Jantung Alex berdenyut ngilu. Yang dikatakan Kayla benar, tapi hati Alex tetap tidak rela menyetujuinya.
"Kamu.. udah nggak punya perasaan apa-apa lagi sama aku?" tanya Alex getir.
Kayla memalingkan wajahnya dari Alex, jangan sampai Alex menyadari perubahan raut wajahnya.
"Mungkin sedikit, tapi itu nggak penting. Aku justru sedih karena kamu belum move on sementara kamu udah punya tunangan." kata Kayla jujur.
"Aku nggak mau apapun dari kamu, selain yang terbaik buat kamu Al. Kamu cukup bijak buat ngerti apa yang aku maksud.

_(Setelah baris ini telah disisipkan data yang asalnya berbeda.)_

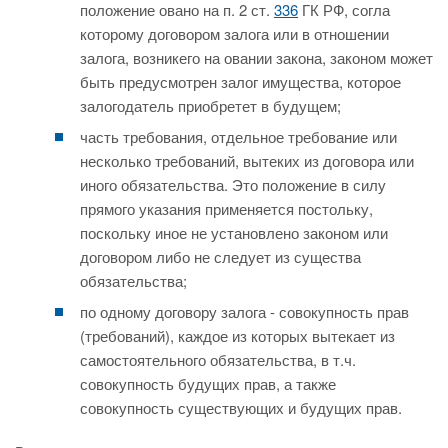
положение овано на п. 2 ст.
336
ГК РФ, согла
которому договором залога или в отношении
залога, возникего на овании закона, законом может
быть предусмотрен залог имущества, которое
залогодатель приобретет в будущем;
часть требования, отдельное требование или
несколько требований, вытеких из договора или
иного обязательства. Это положение в силу
прямого указания применяется постольку,
поскольку иное не установлено законом или
договором либо не следует из существа
обязательства;
по одному договору залога - совокупность прав
(требований), каждое из которых вытекает из
самостоятельного обязательства, в т.ч.
совокупность будущих прав, а также
совокупность существующих и будущих прав.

Jadi, kamu tau kan apa yang harus kamu lakuin?"
"Sesuatu yang harus aku lakuin.. bukan berarti itu yang aku suka." sahut Alex datar.
"Tapi sesuatu yang harus kamu lakuin itu sesuatu yang baik. Jangan sampe ada penyesalan dikemudian hari, kalo kamu sampe mentingin sesuatu yang kamu mau.. dibandingin sesuatu yang baik Al."
Alex terdiam. Kayla pun diam, berpikir cukup lama.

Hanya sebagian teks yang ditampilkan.